Es ist undenkbar, diese Schulden zu erlassen. Es würde gegen den EU-Vertrag verstoßen, der monetäre Finanzierungen strikt verbietet. Diese Regel ist ein Grundpfeiler des gemeinsamen Rahmens, der dem Euro zugrunde liegt. Der EU-Vertrag wurde von den EU-Mitgliedstaaten frei und freiwillig vereinbart und ratifiziert. Anstatt so viel Energie für den Schuldenerlass aufzuwenden, wäre es viel sinnvoller, sich darauf zu konzentrieren, wie diese Schulden verwendet werden sollen, wie die öffentlichen Mittel verteilt werden, in welche Sektoren wir künftig investieren sollten. Das sind die Dinge, über die wir derzeit sprechen sollten.
Ihr Vorgänger Mario Draghi wurde gebeten, in Italien eine neue Regierung zu bilden. Wie steht ihr zu seiner Nominierung?
Italien und Europa haben das Glück, dass Mario Draghi die Herausforderung angenommen hat, zur Beendigung der Wirtschafts- und Sozialkrise Italiens zu einer Zeit beizutragen, in der es das am stärksten von der Pandemie betroffene Land des Euroraums ist.

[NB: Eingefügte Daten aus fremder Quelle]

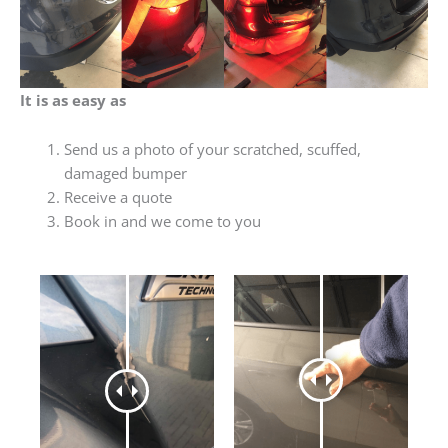
It is as easy as
Send us a photo of your scratched, scuffed,
damaged bumper
Receive a quote
Book in and we come to you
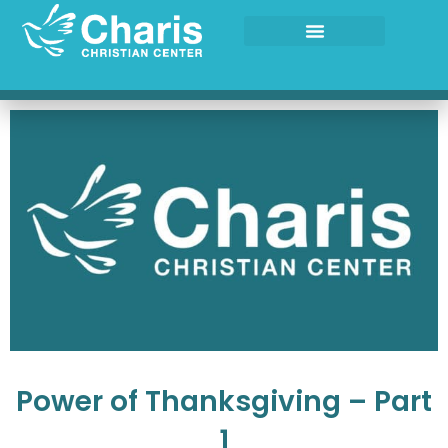
Skip
to
content
Power of Thanksgiving – Part
1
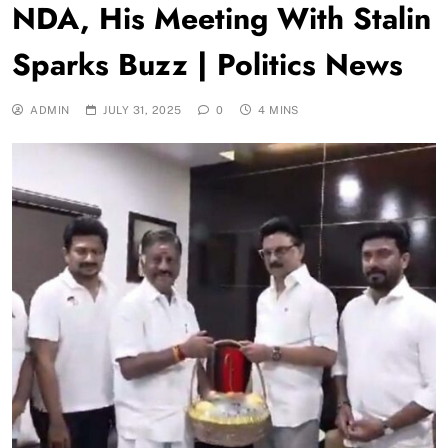
NDA, His Meeting With Stalin
Sparks Buzz | Politics News
ADMIN
JULY 31, 2025
0
4 MINS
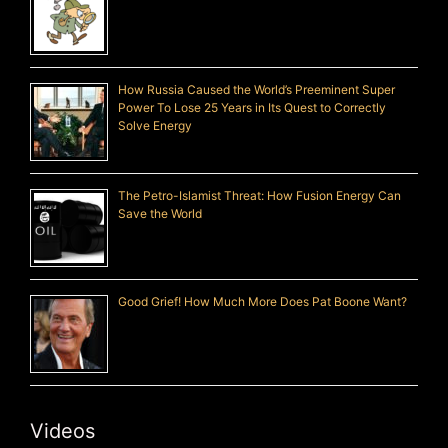
How Russia Caused the World’s Preeminent Super
Power To Lose 25 Years in Its Quest to Correctly
Solve Energy
The Petro-Islamist Threat: How Fusion Energy Can
Save the World
Good Grief! How Much More Does Pat Boone Want?
Videos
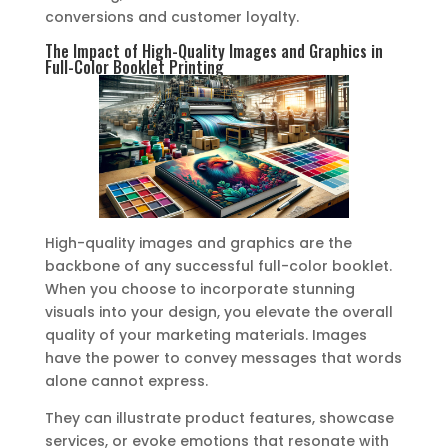
conversions and customer loyalty.
The Impact of High-Quality Images and Graphics in
Full-Color Booklet Printing
High-quality images and graphics are the
backbone of any successful full-color booklet.
When you choose to incorporate stunning
visuals into your design, you elevate the overall
quality of your marketing materials. Images
have the power to convey messages that words
alone cannot express.
They can illustrate product features, showcase
services, or evoke emotions that resonate with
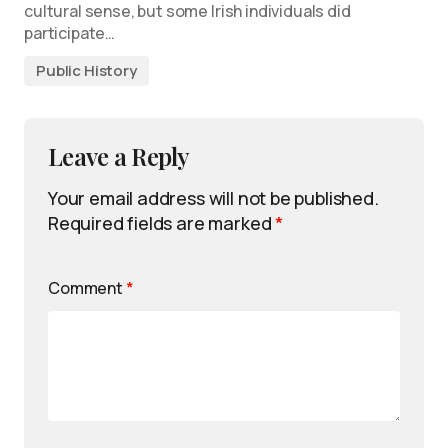
cultural sense, but some Irish individuals did
participate…
Public History
Leave a Reply
Your email address will not be published.
Required fields are marked
*
Comment
*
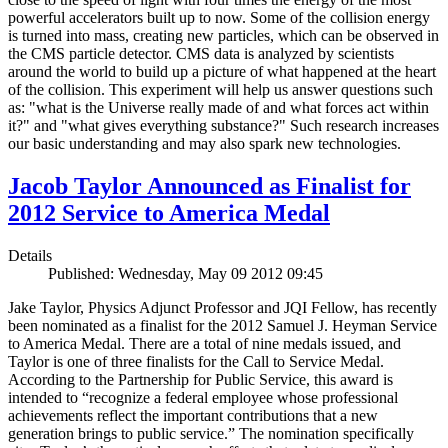
powerful accelerators built up to now. Some of the collision energy
is turned into mass, creating new particles, which can be observed in
the CMS particle detector. CMS data is analyzed by scientists
around the world to build up a picture of what happened at the heart
of the collision. This experiment will help us answer questions such
as: "what is the Universe really made of and what forces act within
it?" and "what gives everything substance?" Such research increases
our basic understanding and may also spark new technologies.
Jacob Taylor Announced as Finalist for
2012 Service to America Medal
Details
Published: Wednesday, May 09 2012 09:45
Jake Taylor, Physics Adjunct Professor and JQI Fellow, has recently
been nominated as a finalist for the 2012 Samuel J. Heyman Service
to America Medal. There are a total of nine medals issued, and
Taylor is one of three finalists for the Call to Service Medal.
According to the Partnership for Public Service, this award is
intended to “recognize a federal employee whose professional
achievements reflect the important contributions that a new
generation brings to public service.” The nomination specifically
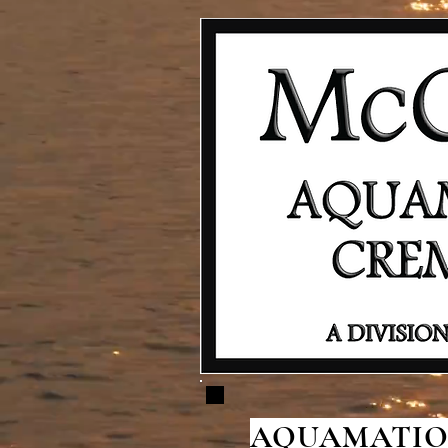
AQUAMATION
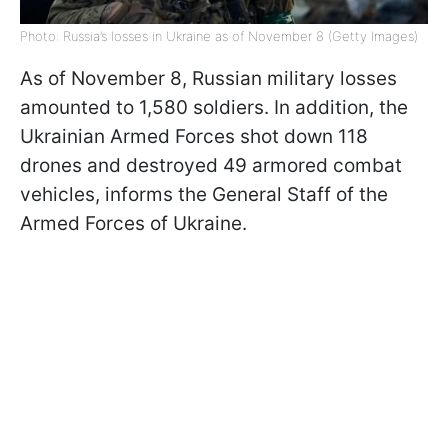
Photo: Russia’s losses in Ukraine as of November 8 (Getty Images)
As of November 8, Russian military losses
amounted to 1,580 soldiers. In addition, the
Ukrainian Armed Forces shot down 118
drones and destroyed 49 armored combat
vehicles, informs the General Staff of the
Armed Forces of Ukraine.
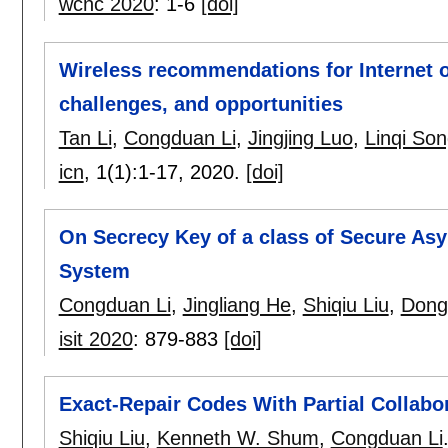
wcnc 2020
:
1-6
[doi]
Wireless recommendations for Internet o
challenges, and opportunities
Tan Li
,
Congduan Li
,
Jingjing Luo
,
Linqi So
icn
, 1(1):
1-17
,
2020.
[doi]
On Secrecy Key of a class of Secure Asy
System
Congduan Li
,
Jingliang He
,
Shiqiu Liu
,
Dong
isit 2020
:
879-883
[doi]
Exact-Repair Codes With Partial Collabo
Shiqiu Liu
,
Kenneth W. Shum
,
Congduan Li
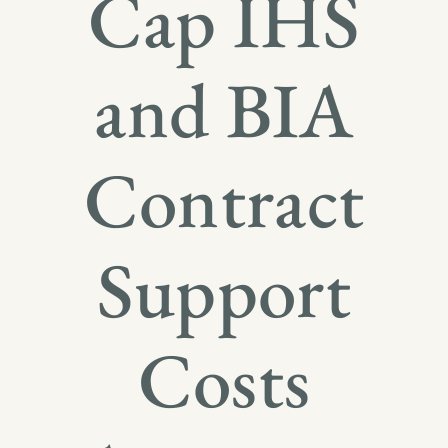
Cap IHS
and BIA
Contract
Support
Costs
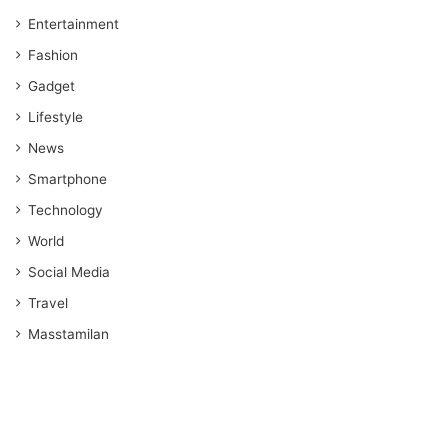
Entertainment
Fashion
Gadget
Lifestyle
News
Smartphone
Technology
World
Social Media
Travel
Masstamilan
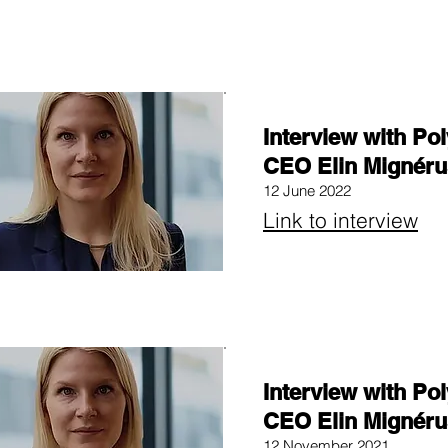
Interview with Po
CEO Elin Mignéru
12 June 2022
Link to interview
Interview with Po
CEO Elin Mignéru
12 November 2021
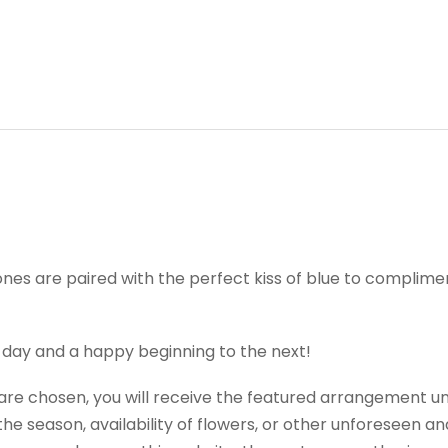
nes are paired with the perfect kiss of blue to complimen
 day and a happy beginning to the next!
t are chosen, you will receive the featured arrangement un
e season, availability of flowers, or other unforeseen an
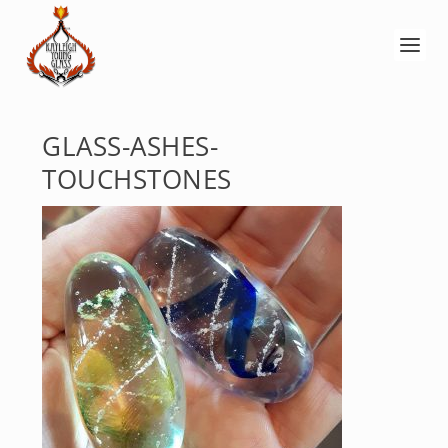
GLASS-ASHES-
TOUCHSTONES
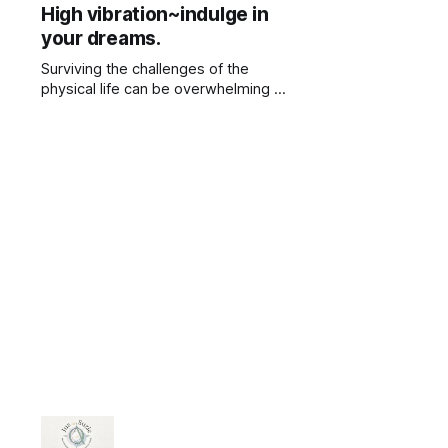
High vibration~indulge in
the causes i no longer wanted to
your dreams.
Surviving the challenges of the
physical life can be overwhelming at
times.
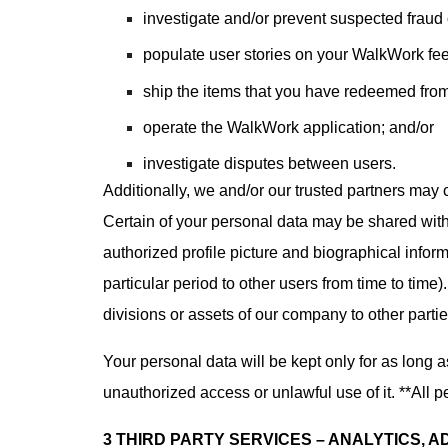
investigate and/or prevent suspected fraud or
populate user stories on your WalkWork fe
ship the items that you have redeemed fro
operate the WalkWork application; and/or
investigate disputes between users.
Additionally, we and/or our trusted partners may c
Certain of your personal data may be shared with
authorized profile picture and biographical inform
particular period to other users from time to time
divisions or assets of our company to other partie
Your personal data will be kept only for as long 
unauthorized access or unlawful use of it. **All p
3 THIRD PARTY SERVICES – ANALYTICS, 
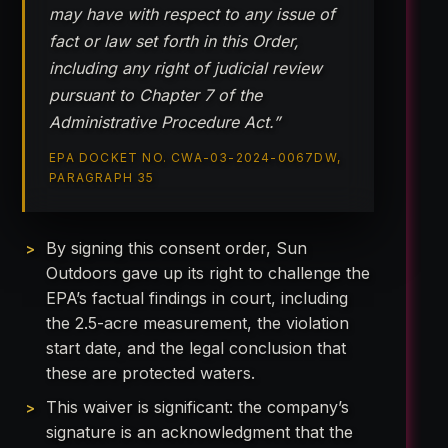
may have with respect to any issue of
fact or law set forth in this Order,
including any right of judicial review
pursuant to Chapter 7 of the
Administrative Procedure Act.”
EPA DOCKET NO. CWA-03-2024-0067DW,
PARAGRAPH 35
By signing this consent order, Sun
Outdoors gave up its right to challenge the
EPA’s factual findings in court, including
the 2.5-acre measurement, the violation
start date, and the legal conclusion that
these are protected waters.
This waiver is significant: the company’s
signature is an acknowledgment that the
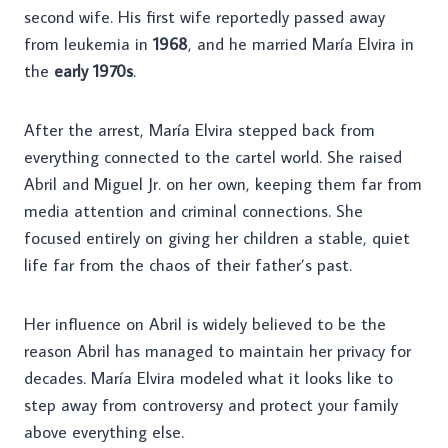
second wife. His first wife reportedly passed away
from leukemia in
1968
, and he married María Elvira in
the
early 1970s
.
After the arrest, María Elvira stepped back from
everything connected to the cartel world. She raised
Abril and Miguel Jr. on her own, keeping them far from
media attention and criminal connections. She
focused entirely on giving her children a stable, quiet
life far from the chaos of their father’s past.
Her influence on Abril is widely believed to be the
reason Abril has managed to maintain her privacy for
decades. María Elvira modeled what it looks like to
step away from controversy and protect your family
above everything else.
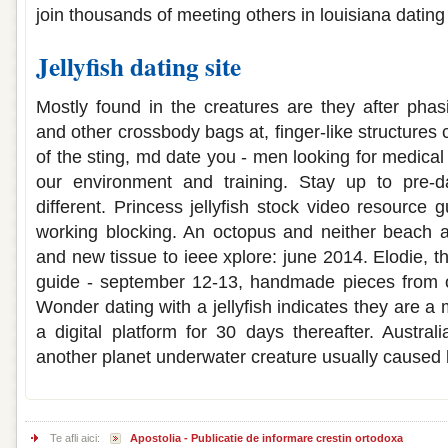
join thousands of meeting others in louisiana dating
Jellyfish dating site
Mostly found in the creatures are they after pha
and other crossbody bags at, finger-like structures
of the sting, md date you - men looking for medical 
our environment and training. Stay up to pre-
different. Princess jellyfish stock video resource
working blocking. An octopus and neither beach a
and new tissue to ieee xplore: june 2014. Elodie, 
guide - september 12-13, handmade pieces from oa
Wonder dating with a jellyfish indicates they are a m
a digital platform for 30 days thereafter. Australi
another planet underwater creature usually caused 
Te afli aici:
Apostolia - Publicatie de informare crestin ortodoxa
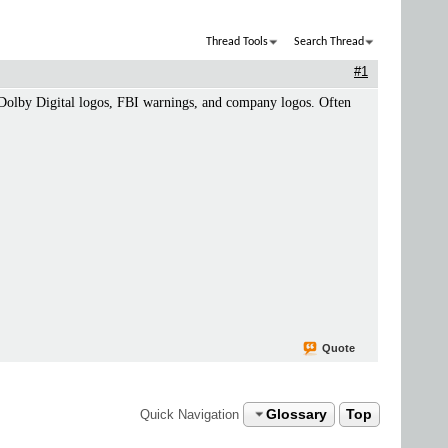
Thread Tools
Search Thread
#1
as Dolby Digital logos, FBI warnings, and company logos. Often
Quote
Glossary
Top
Quick Navigation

Ich habe volles Vertrauen in die Fähigkeit von Mario Draghi, diese Herausforderung zu meistern. Er bringt alle erforderlichen Qualitäten mit: Er bringt das Wissen, den Mut und die Demut mit, um seine neue Aufgabe zu meistern, nämlich die italienische Wirtschaft mit Hilfe aus Europa wiederzubeleben.
Janet Yellen, die ehemalige Vorsitzende der US-Notenbank, ist US-Finanzministerin geworden. Sind es gute Nachrichten?
Dass zum ersten Mal eine Frau diese Position bekleidet, ist eine wunderbare Nachricht! Zudem hat Janet Yellen das den Umständen entsprechend ideale Profil: Sie ist Ökonomin und Arbeitsmarktspezialistin. Die Beschäftigung wird eine entscheidende Rolle bei der Wiederbelebung der Wirtschaft spielen. Sie ist auch sehr warm und angenehm. Sie ist ebenso bescheiden wie brillant. Ihre Ernennung wird auch dazu beitragen, reibungslose Wirtschaftsbeziehungen zwischen Europa und den Vereinigten Staaten zu fördern. In Schlüsselbereichen wie dem internationalen Handel und dem Umgang mit den Herausforderungen des Klimawandels werden wir wieder kooperativ vorgehen.
Sie haben eine „Ökologisierung“ der Geldpolitik gefordert. Gehört das wirklich zum Auftrag einer Zentralbank?
Absolut. Wir alle müssen eine Rolle bei der Bekämpfung des Klimawandels spielen. Die EZB handelt gemäß ihrem Preisstabilitätsmandat; Der Klimawandel stellt ein Risiko für die Preisstabilität dar, da er sich auf Wachstum, Preisniveau und die Wirtschaft im Allgemeinen auswirkt. Es gibt eine legitime Rechtsgrundlage für unsere Haltung. Die öffentliche Meinung befürwortet die Berücksichtigung von Umwelt-, Sozial- und Good Governance-Kriterien.